Work task: Starting with the line that contains "is obtained from", copy every line through the end of the data below, exactly and with nothing added.

* * *

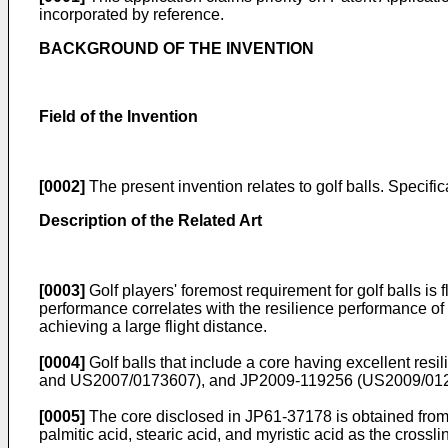
incorporated by reference.
BACKGROUND OF THE INVENTION
Field of the Invention
[0002]
The present invention relates to golf balls. Specifica
Description of the Related Art
[0003]
Golf players' foremost requirement for golf balls is 
performance correlates with the resilience performance of a 
achieving a large flight distance.
[0004]
Golf balls that include a core having excellent res
and
US2007/0173607
), and
JP2009-119256
(
US2009/01
[0005]
The core disclosed in
JP61-37178
is obtained from
palmitic acid, stearic acid, and myristic acid as the crossli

* * *

Answer to the exercise:
is obtained from
palmitic acid, stearic acid, and myristic acid as the crossli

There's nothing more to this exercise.